L’Assemblée va être mise à contribution... Face à la polémique autour de la retraite chapeau de Philippe Varin, Bruno Le Roux a demandé mercredi que la commission des finances propose des solutions législatives. Interrogé sur Europe 1, Christian Eckert a confirmé qu’il proposerait des pistes de réforme au gouvernement. Il a notamment évoqué la possibilité d'assujettir les aides aux entreprises à des comportements et à des résultats.

>> Regardez l'interview de Christian Eckert :

... mais il n'y aura pas de loi à court terme. Le problème, c’est que ceux qui ont rapidement appelé à la régulation n’y croient pas vraiment. Le député PS Thomas Thévenoud est l’un d’eux et même lui se veut prudent. “Si on s’intéresse à ces questions, on ne peut pas le faire que par la fiscalité, et ça prendra plus de temps pour légiférer”, explique-t-il.

Plus globalement, le député n’est pas convaincu qu’une loi soit vraiment en route. “Est-ce que le cas Varin mérite une proposition de loi ? Je reste prudent, explique-t-il. Il faut observer et attendre. Mon petit doigt me dit qu’on aura bientôt d’autres cas”.

Un gouvernement lui-même hésitant. Pierre Moscovici, le ministre de l’Economie, a de son côté rappelé son soutien au concept d’autorégulation chez les grands patrons. “J’ai toujours dit pour ma part, (...) qu’il fallait débord faire en sorte que la régulation fonctionne”, a-t-il détaillé jeudi en marge d’une conférence parlementaire. “Si l’inefficacité (de l’autorégulation) est démontré dans le prochain cas à venir, il faudra légiférer”, a de son côté précisé jeudi Arnaud Montebourg, le ministre du Redressement productif, dans un entretien au Parisien. Là encore, même le tenant de l’aile gauche ne veut pas s’engager à court terme.

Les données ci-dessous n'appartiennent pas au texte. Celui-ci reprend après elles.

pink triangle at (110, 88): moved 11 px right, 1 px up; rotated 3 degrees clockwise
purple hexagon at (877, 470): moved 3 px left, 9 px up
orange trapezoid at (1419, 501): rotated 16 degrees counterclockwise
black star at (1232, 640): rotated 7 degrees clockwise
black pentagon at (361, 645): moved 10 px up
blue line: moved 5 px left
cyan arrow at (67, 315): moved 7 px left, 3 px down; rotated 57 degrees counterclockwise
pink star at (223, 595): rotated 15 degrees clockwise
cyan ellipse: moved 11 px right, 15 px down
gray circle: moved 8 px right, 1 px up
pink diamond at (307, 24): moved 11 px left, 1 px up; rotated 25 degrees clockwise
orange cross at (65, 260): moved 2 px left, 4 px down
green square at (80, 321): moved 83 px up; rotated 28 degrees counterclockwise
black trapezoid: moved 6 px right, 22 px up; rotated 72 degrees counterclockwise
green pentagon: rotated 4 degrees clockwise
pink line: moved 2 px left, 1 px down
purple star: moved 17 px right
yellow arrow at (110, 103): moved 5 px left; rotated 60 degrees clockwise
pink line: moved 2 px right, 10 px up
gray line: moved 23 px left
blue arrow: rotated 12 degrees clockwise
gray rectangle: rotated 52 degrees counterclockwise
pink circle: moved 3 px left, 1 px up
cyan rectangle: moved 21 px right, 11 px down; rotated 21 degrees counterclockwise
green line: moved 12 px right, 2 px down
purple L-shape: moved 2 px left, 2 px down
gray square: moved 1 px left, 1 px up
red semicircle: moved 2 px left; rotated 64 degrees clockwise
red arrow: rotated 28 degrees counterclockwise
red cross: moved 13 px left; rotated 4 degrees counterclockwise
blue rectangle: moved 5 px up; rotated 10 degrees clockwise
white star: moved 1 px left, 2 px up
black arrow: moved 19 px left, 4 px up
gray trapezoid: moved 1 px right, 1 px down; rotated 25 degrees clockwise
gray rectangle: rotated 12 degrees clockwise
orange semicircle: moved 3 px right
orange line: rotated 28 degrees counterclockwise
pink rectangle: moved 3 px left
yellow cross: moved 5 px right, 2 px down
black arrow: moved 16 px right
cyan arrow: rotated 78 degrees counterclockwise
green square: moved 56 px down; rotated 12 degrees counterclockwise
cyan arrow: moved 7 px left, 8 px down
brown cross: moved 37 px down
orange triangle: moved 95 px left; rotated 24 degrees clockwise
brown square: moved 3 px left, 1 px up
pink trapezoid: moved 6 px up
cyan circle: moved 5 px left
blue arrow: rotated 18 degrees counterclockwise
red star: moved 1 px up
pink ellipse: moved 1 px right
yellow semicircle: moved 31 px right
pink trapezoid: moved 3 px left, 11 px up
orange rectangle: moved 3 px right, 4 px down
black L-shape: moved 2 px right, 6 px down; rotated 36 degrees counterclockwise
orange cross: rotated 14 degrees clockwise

Un débat qui est en fait déjà tranché. Il faut dire qu’en mai 2013, le ministre de l’Economie avait émis une fin de non-recevoir aux velléités de nouvelle législation concernant la rémunération des patrons. L'exécutif n'avait pas voulu risquer la fuite des cadres supérieurs des entreprises du CAC 40. Une politique qui serait plutôt contre-productive dans une période où les investissements étrangers sont de plus en plus rares en France, jugeait alors le syndicat patronal.